People v. Ocasio

Citation119 A.D.2d 21,505 N.Y.S.2d 127
PartiesThe PEOPLE of the State of New York, Respondent, v. Jesus OCASIO, Defendant-Appellant.
Decision Date24 July 1986
CourtNew York Supreme Court Appellate Division

Page 127

505 N.Y.S.2d 127
119 A.D.2d 21
The PEOPLE of the State of New York, Respondent,
Jesus OCASIO, Defendant-Appellant.
Supreme Court, Appellate Division,
First Department.
July 24, 1986.

Page 128

James J. Hanrahan, New York City, for defendant-appellant.

Douglas Harper, of counsel (Roger L. Stavis, with him on brief; Mario Merola, New York City), for respondent.


FEIN, Justice.

At about 3 a.m. on September 20, 1983, Officers Dardzinski and Biller, in uniform in a patrol car, observed defendant's car, one of several double parked cars, on Southern Boulevard in the Bronx. The front windshield on the passenger side of the car was cracked. So far as appeared, there were no occupants in the car. Approximately two hours later the officers observed the same vehicle, this time with its motor running, and with defendant in the driver's seat and another person in the passenger seat. The car was stopped by the officers. Dardzinski testified:

I observed a car that was doubleparked and had a cracked windshield at the location of Southern Boulevard and Longwood Avenue. I approached the car from the driver's side, and my partner approached the car from the passenger side. I inquired of the driver, Mr. Ocasio, license, registration and insurance card. He complied with some of the papers. At that time I noticed a plastic bag protruding from underneath the driver's seat--partially protruding from underneath the driver's seat; I asked him what it was, he bent down and pushed it further underneath the seat. This aroused my suspicion, and I told him to place his hands on the steering wheel, I opened up the door of the car, went underneath the seat, pulled the white bag out and, felt the handle of a gun. I alerted my partner what I had found and he contained the individuals in the auto.

Defendant and the passenger were both searched and arrested.

It is undisputed that the officers had the right to approach the car to request documentation required to issue a summons for double parking and having a cracked windshield. It is notable that no summonses were issued for the other double parked vehicles, and that the summons here was apparently issued after the arrest for the cracked windshield only.

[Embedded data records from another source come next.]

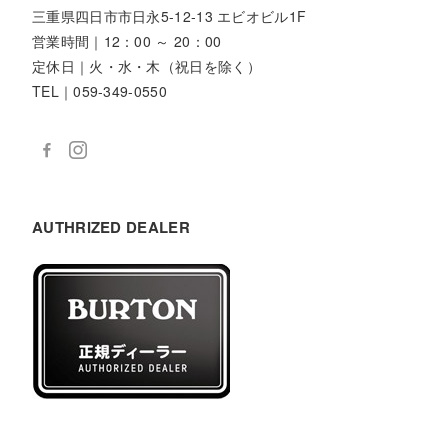
三重県四日市市日永5-12-13 エビオビル1F
営業時間｜12：00 ～ 20：00
定休日｜火・水・木（祝日を除く）
TEL｜059-349-0550
AUTHRIZED DEALER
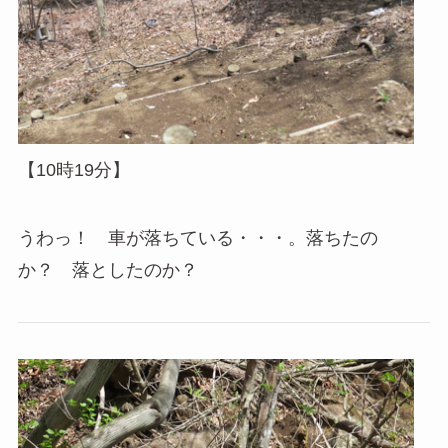
【10時19分】
うわっ！ 車が落ちている・・・。落ちたの
か？ 落としたのか？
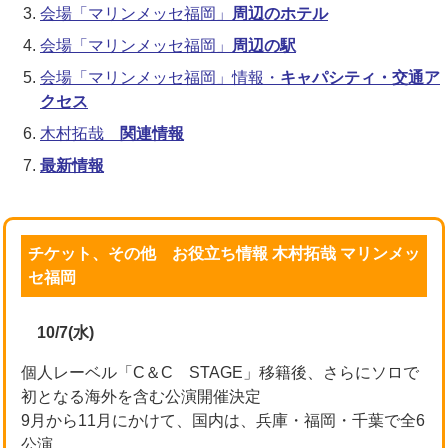
会場「マリンメッセ福岡」
周辺のホテル
会場「マリンメッセ福岡」
周辺の駅
会場「マリンメッセ福岡」情報・
キャパシティ・交通ア
クセス
木村拓哉
関連情報
最新情報
チケット、その他 お役立ち情報 木村拓哉 マリンメッ
セ福岡
10/7(水)
個人レーベル「C＆C STAGE」移籍後、さらにソロで
初となる海外を含む公演開催決定
9月から11月にかけて、国内は、兵庫・福岡・千葉で全6
公演。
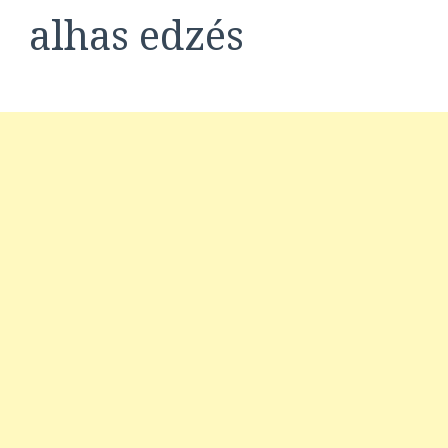
alhas edzés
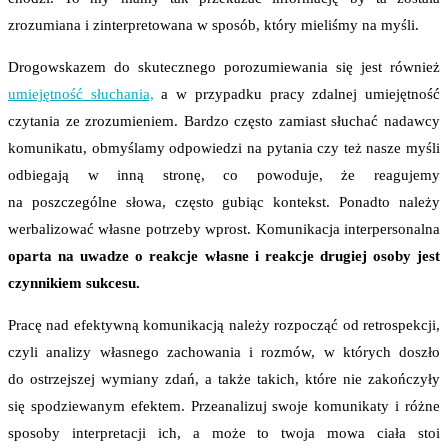
zrozumiana i zinterpretowana w sposób, który mieliśmy na myśli.
Drogowskazem do skutecznego porozumiewania się jest również
umiejętność słuchania,
a w przypadku pracy zdalnej umiejętność
czytania ze zrozumieniem. Bardzo często zamiast słuchać nadawcy
komunikatu, obmyślamy odpowiedzi na pytania czy też nasze myśli
odbiegają w inną stronę, co powoduje, że reagujemy
na poszczególne słowa, często gubiąc kontekst. Ponadto należy
werbalizować własne potrzeby wprost. Komunikacja interpersonalna
oparta na uwadze o reakcje własne i reakcje drugiej osoby jest
czynnikiem sukcesu.
Pracę nad efektywną komunikacją należy rozpocząć od retrospekcji,
czyli analizy własnego zachowania i rozmów, w których doszło
do ostrzejszej wymiany zdań, a także takich, które nie zakończyły
się spodziewanym efektem. Przeanalizuj swoje komunikaty i różne
sposoby interpretacji ich, a może to twoja mowa ciała stoi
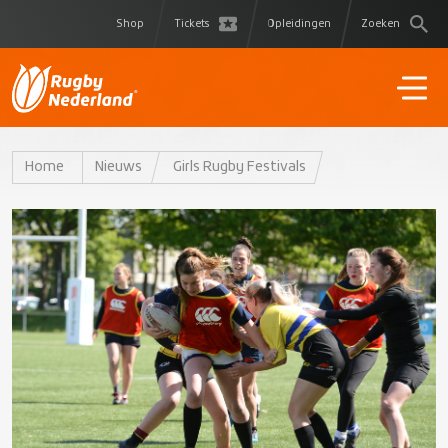
Shop
Tickets
Opleidingen
Zoeken
Home
Nieuws
Girls Rugby Festivals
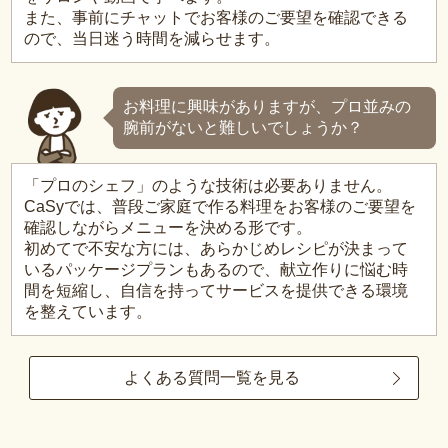
また、事前にチャットでお客様のご要望を確認できる
ので、当日迷う時間を減らせます。
お料理に興味がありますが、プロ並みの
腕前がないと難しいでしょうか？
「プロのシェフ」のような技術は必要ありません。
CaSyでは、普段ご家庭で作る料理をお客様のご要望を
確認しながらメニューを決める形です。
初めてで不安な方には、あらかじめレシピが決まって
いるパッケージプランもあるので、献立作りに悩む時
間を短縮し、自信を持ってサービスを提供できる環境
を整えています。
よくある質問一覧を見る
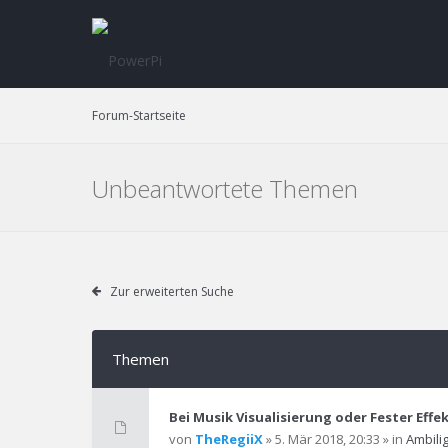
Forum-Startseite
Unbeantwortete Themen
Zur erweiterten Suche
Themen
Bei Musik Visualisierung oder Fester Effek
von
TheRegiiX
» 5. Mär 2018, 20:33 » in
Ambilig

The suppression court concluded that the inquiry regarding the contents of the plastic bag was justified in view of the time of night and the fact that the incident occurred

Page 129

in a so-called "high crime area". It may be inferred from such finding that if the same circumstances had occurred in an area not so characterized, the police conduct would have amounted to an unlawful intrusion, a violation of the Fourth Amendment to the United States Constitution and Article 1 § 12 of the New York State Constitution.

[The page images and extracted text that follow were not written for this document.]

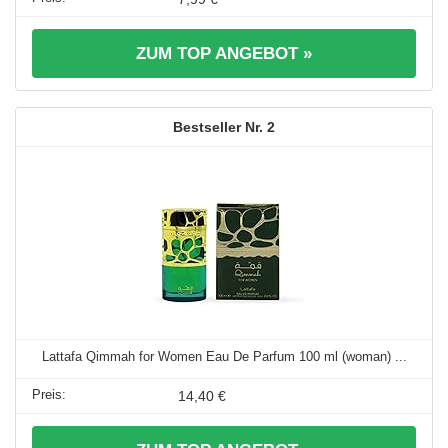
ZUM TOP ANGEBOT »
2
Lattafa Qimmah for Women Eau De Parfum 100 ml (woman) ...
14,40 €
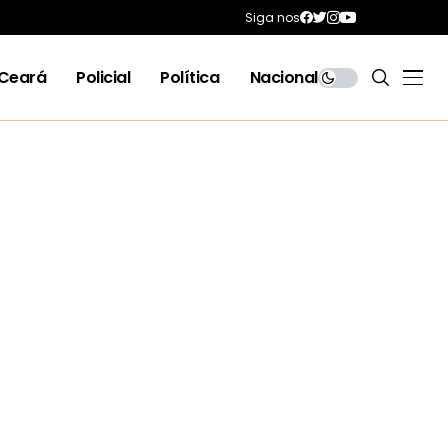
Siga nos
Ceará
Policial
Política
Nacional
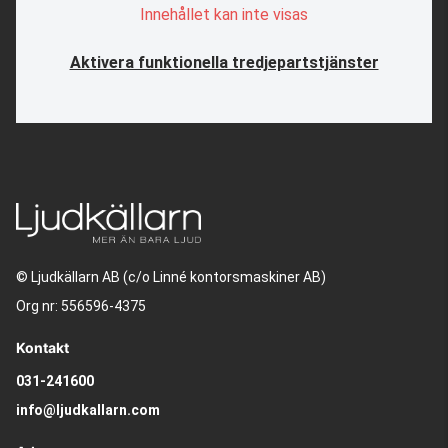
Innehållet kan inte visas
Aktivera funktionella tredjepartstjänster
© Ljudkällarn AB (c/o Linné kontorsmaskiner AB)
Org nr: 556596-4375
Kontakt
031-241600
info@ljudkallarn.com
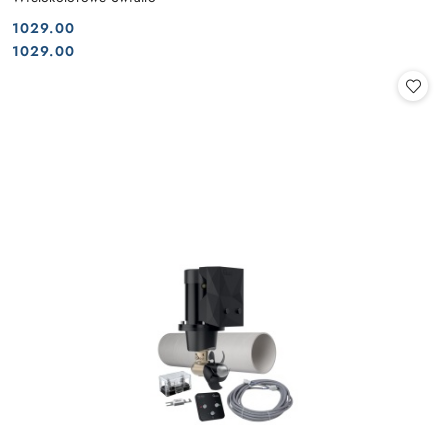
1029.00
Cena:
Cena:
1029.00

The suppression court's basis for determination was plainly that the Fourth Amendment and the State Constitution permit an inquiry as to the contents of any enclosed package within a vehicle which has been stopped for the sole purpose of a traffic violation, with the proviso that it may not be appropriate in areas other than those described as "high crime areas".

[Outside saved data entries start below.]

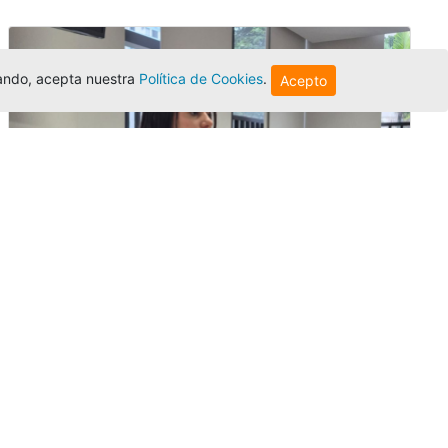
egando, acepta nuestra
Política de Cookies
.
Acepto
Investigadora amigoniana participa
en uno de los principales congresos
mundial...
Editor
,
3/8/2026
La docente
Candy Lorena Chamorro
González
presentó su investigación y
actuó como evaluadora científica en la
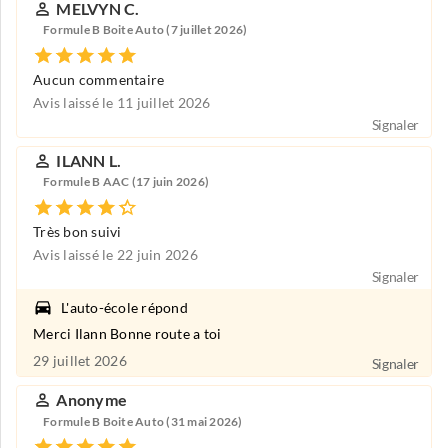
MELVYN C.
Formule B Boite Auto (7 juillet 2026)
Aucun commentaire
Avis laissé le 11 juillet 2026
Signaler
ILANN L.
Formule B AAC (17 juin 2026)
Très bon suivi
Avis laissé le 22 juin 2026
Signaler
L'auto-école répond
Merci Ilann Bonne route a toi
29 juillet 2026
Signaler
Anonyme
Formule B Boite Auto (31 mai 2026)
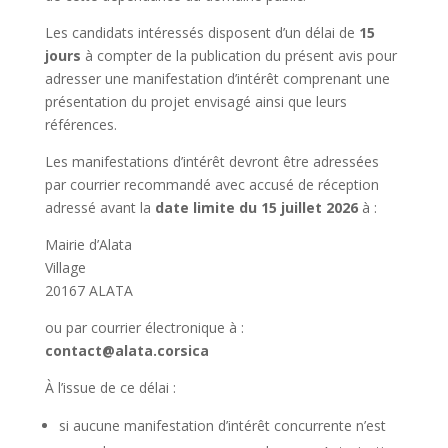
Les candidats intéressés disposent d’un délai de
15
jours
à compter de la publication du présent avis pour
adresser une manifestation d’intérêt comprenant une
présentation du projet envisagé ainsi que leurs
références.
Les manifestations d’intérêt devront être adressées
par courrier recommandé avec accusé de réception
adressé avant la
date limite du 15 juillet 2026
à :
Mairie d’Alata
Village
20167 ALATA
ou par courrier électronique à :
contact@alata.corsica
À l’issue de ce délai :
si aucune manifestation d’intérêt concurrente n’est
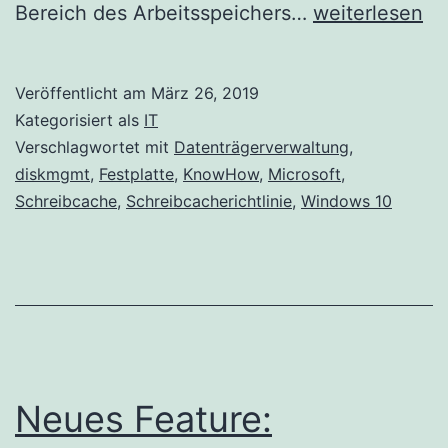
Aktivieren
Bereich des Arbeitsspeichers…
weiterlesen
des
Schreibcache
Veröffentlicht am
März 26, 2019
in
Kategorisiert als
IT
Windows
Verschlagwortet mit
Datenträgerverwaltung
,
diskmgmt
,
Festplatte
,
KnowHow
,
Microsoft
,
10
Schreibcache
,
Schreibcacherichtlinie
,
Windows 10
Neues Feature:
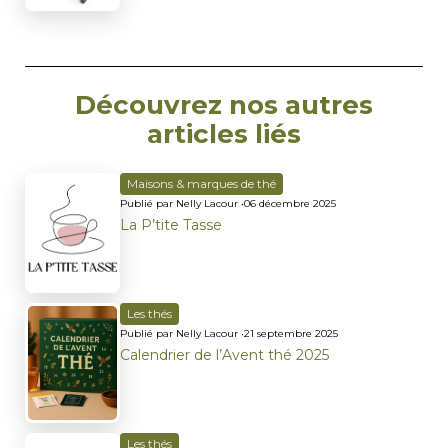
Découvrez nos autres
articles liés
Maisons & marques de thé
Publié par Nelly Lacour •
06 décembre 2025
La P’tite Tasse
Les thés
Publié par Nelly Lacour •
21 septembre 2025
Calendrier de l’Avent thé 2025
Les thés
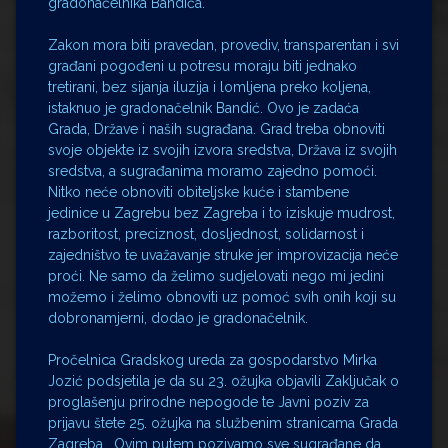
gradonačelnika Bandića.
Zakon mora biti pravedan, provediv, transparentan i svi
građani pogođeni u potresu moraju biti jednako
tretirani, bez sijanja iluzija i lomljena preko koljena,
istaknuo je gradonačelnik Bandić. Ovo je zadaća
Grada, Države i naših sugrađana. Grad treba obnoviti
svoje objekte iz svojih izvora sredstva, Država iz svojih
sredstva, a sugrađanima moramo zajedno pomoći.
Nitko neće obnoviti obiteljske kuće i stambene
jedinice u Zagrebu bez Zagreba i to iziskuje mudrost,
razboritost, preciznost, dosljednost, solidarnost i
zajedništvo te uvažavanje struke jer improvizacija neće
proći. Ne samo da želimo sudjelovati nego mi jedini
možemo i želimo obnoviti uz pomoć svih onih koji su
dobronamjerni, dodao je gradonačelnik.
Pročelnica Gradskog ureda za gospodarstvo Mirka
Jozić podsjetila je da su 23. ožujka objavili Zaključak o
proglašenju prirodne nepogode te Javni poziv za
prijavu štete 25. ožujka na službenim stranicama Grada
Zagreba. Ovim putem pozivamo sve sugrađane da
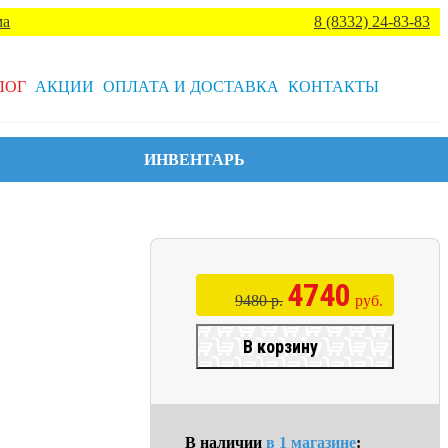
ма
8 (8332) 24-83-83
ЛОГ
АКЦИИ
ОПЛАТА И ДОСТАВКА
КОНТАКТЫ
ИНВЕНТАРЬ
4740
9480 р.
руб.
В корзину
В наличии
в 1 магазине
:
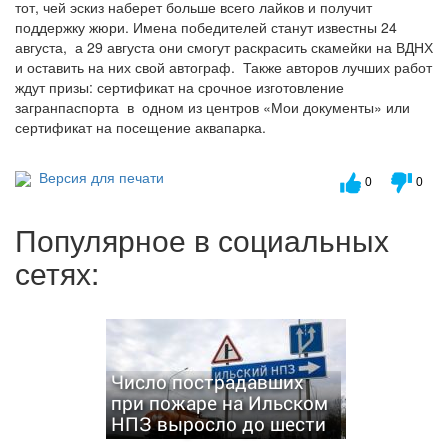
тот, чей эскиз наберет больше всего лайков и получит
поддержку жюри. Имена победителей станут известны 24
августа, а 29 августа они смогут раскрасить скамейки на ВДНХ
и оставить на них свой автограф. Также авторов лучших работ
ждут призы: сертификат на срочное изготовление
загранпаспорта в одном из центров «Мои документы» или
сертификат на посещение аквапарка.
Версия для печати
0
0
Популярное в социальных
сетях:
Число пострадавших
при пожаре на Ильском
НПЗ выросло до шести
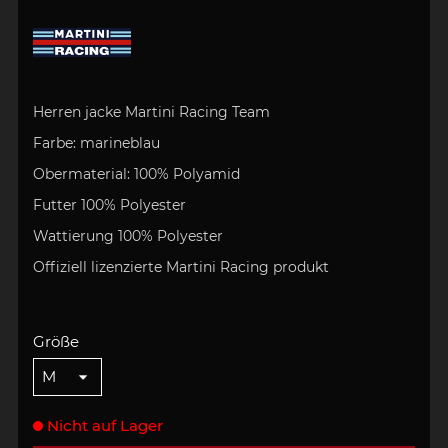
Herren jacke Martini Racing Team
Farbe: marineblau
Obermaterial: 100% Polyamid
Futter 100% Polyester
Wattierung 100% Polyester
Offiziell lizenzierte
Martini Racing
produkt
Größe
Nicht auf Lager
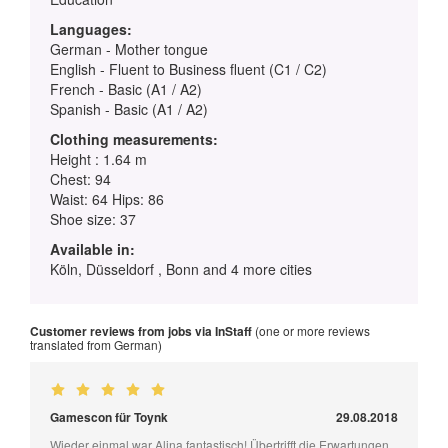
Languages:
German - Mother tongue
English - Fluent to Business fluent (C1 / C2)
French - Basic (A1 / A2)
Spanish - Basic (A1 / A2)
Clothing measurements:
Height : 1.64 m
Chest: 94
Waist: 64 Hips: 86
Shoe size: 37
Available in:
Köln, Düsseldorf , Bonn and 4 more cities
Customer reviews from jobs via InStaff
(one or more reviews
translated from German)
Gamescon für Toynk
29.08.2018
Wieder einmal war Alina fantastisch! Übertrifft die Erwartungen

The dissenters go further. In essence they conclude that the police have a right to inquire into the contents of any package within a vehicle stopped on the sole basis of a traffic violation and that the driver is required to respond or be subjected to a search and seizure.

Plainly, Dardzinski's actions constituted a search and seizure. The question is not whether the package was observed by the use of a flashlight or without a flashlight. It is curious that neither officer told the grand jury about the use of flashlights, although both testified to that effect at the Mapp hearing. There was plainly no foundation for any inquiry as to the contents of the package.

Dardzinski was asked whether, at the very moment that he approached the double parked car and asked for identification papers, he had any suspicion that defendant was "involved in any criminal activity", to which he responded: "At that particular moment I would say no."

The testimony continued:

Q: Did you ask him to produce any other papers?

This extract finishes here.